この3日間(15-17日)能登半島の中ほどにある中能登町に滞在した。この町で「全国どぶろく研究大会」が開かれ=写真、16日午後6時半ごろ撮影=、オブザーバーの一人として参加した。大会は、「どぶろく特区」の生産者や関係者が一堂に会し、どぶろく製造の状況、活用方法、地域への波及効果などについて意見・情報交換を行う場として2005年度に始まり、年1回程度開催されている。2025年1月に同町で開催される予定だったが、2024年元旦の能登半島地震で、一年延期となっていた。全国大会は今回で17回となる。

今回の全国大会では生産者ら130人が集まり、ぞれぞれが持ち寄った63銘柄を飲み比べをするなどして意見交換し、交流を深めた。きょう(17日)は同町の天日陰比咩神社でフェスティバルが開催され、全国の銘柄を楽しむグループや家族連れ、マニアの人たちが訪れていた。

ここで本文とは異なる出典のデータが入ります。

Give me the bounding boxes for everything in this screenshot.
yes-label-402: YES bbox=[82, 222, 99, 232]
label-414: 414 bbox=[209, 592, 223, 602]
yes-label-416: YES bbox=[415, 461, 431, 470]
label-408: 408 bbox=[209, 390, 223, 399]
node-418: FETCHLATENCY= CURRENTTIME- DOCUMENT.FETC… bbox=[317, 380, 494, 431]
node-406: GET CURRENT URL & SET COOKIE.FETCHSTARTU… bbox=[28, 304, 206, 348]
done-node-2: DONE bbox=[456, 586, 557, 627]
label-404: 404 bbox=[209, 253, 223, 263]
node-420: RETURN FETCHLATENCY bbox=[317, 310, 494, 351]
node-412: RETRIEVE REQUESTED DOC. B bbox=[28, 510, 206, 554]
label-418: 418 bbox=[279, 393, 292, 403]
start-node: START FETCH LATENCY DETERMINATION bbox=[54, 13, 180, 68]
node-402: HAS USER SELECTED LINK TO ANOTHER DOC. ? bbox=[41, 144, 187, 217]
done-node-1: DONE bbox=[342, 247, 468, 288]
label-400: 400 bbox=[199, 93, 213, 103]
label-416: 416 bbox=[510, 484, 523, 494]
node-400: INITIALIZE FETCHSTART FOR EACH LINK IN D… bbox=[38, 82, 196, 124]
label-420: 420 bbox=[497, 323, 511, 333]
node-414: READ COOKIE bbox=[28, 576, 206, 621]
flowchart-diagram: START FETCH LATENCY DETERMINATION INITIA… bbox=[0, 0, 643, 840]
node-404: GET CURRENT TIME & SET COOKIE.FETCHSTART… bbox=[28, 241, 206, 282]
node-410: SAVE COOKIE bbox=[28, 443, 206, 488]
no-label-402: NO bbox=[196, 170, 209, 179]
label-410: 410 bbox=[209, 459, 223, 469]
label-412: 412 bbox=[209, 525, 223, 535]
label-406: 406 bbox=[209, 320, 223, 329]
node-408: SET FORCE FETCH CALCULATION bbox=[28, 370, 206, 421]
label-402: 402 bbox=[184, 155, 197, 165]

自身がどぶろくを初めて飲んだのはもう40年ほど前、新聞記者のころだった。「ぐるり白山」というレジャーの記事を担当していて、岐阜県の白川郷に取材に行くと、「どぶろく祭り」が開かれていた。当時、神社の境内で400円の盃(さかずき)を購入すると何杯でも呑めた。白川のどぶろくはアルコール度数が14度から18度と濃厚で、白いエプロン姿のおばさんたちが注いで回る。もう一杯、もう一杯と勧められると、つい飲んでしまう。神社の境内では飲み過ぎて眠り込んでしまう人たちがあちこちにいた。自身もその一人だった。
古くからどぶろくは庶民の酒だったが、明治に入って酒税法ができて、各家々でのどぶろくの製造は禁止となった。かつてニュースとなった「どぶろく裁判」がある。社会運動家の前田俊彦氏(故人)が公然とどぶろくを造り、仲間に飲ませて酒税法違反容疑で起訴され、「憲法で保障された幸福追求の権利だ」と反論し争った。1989年12月、最高裁は「自家生産の禁止は税収確保の見地より行政の裁量内」との判断を示し、前田氏の上告を棄却した。その後、世の中は移り変わり、農業者が自家産米で仕込み、自ら経営する民宿などで提供することを条件に酒造りの免許を取得できる「どぶろく特区」制度が2003年に始まり、今では地域起こしの食文化資源にもなっている。
特区は全国の自治体で130余りが認定されており、中能登町もその一つ。同町にある神社3社では神事として伝統的に造っていて、特区として民間の農業者2人がどぶろくを造っている。どぶろくを造りたいという移住者望者もいるようだ。
どぶろく造りが盛んになった背景には世界的な原酒ブームがある。いま、ヨーロッパやアメリカではワインの原酒ブームだ。ワインは「ペティアン・ナチュレ」と言い、発酵途中でろ過せず、そのままビン詰めしたワインが人気となっている。まさにワインの「どぶろく」だ。そして、ヨーロッパやアメリカでは日本酒ブームなので、どぶろくが注目されるかもしれない。ただ、アメリカやヨーロッパに「どぶろく」を輸出するとなると、問題点もある。どぶろくは生ものなので温度管理をしなければ味と質が変わる恐れがある。これがけっこう難しいかもしれない。どぶろくを飲みながらつらつらと述べてしまった。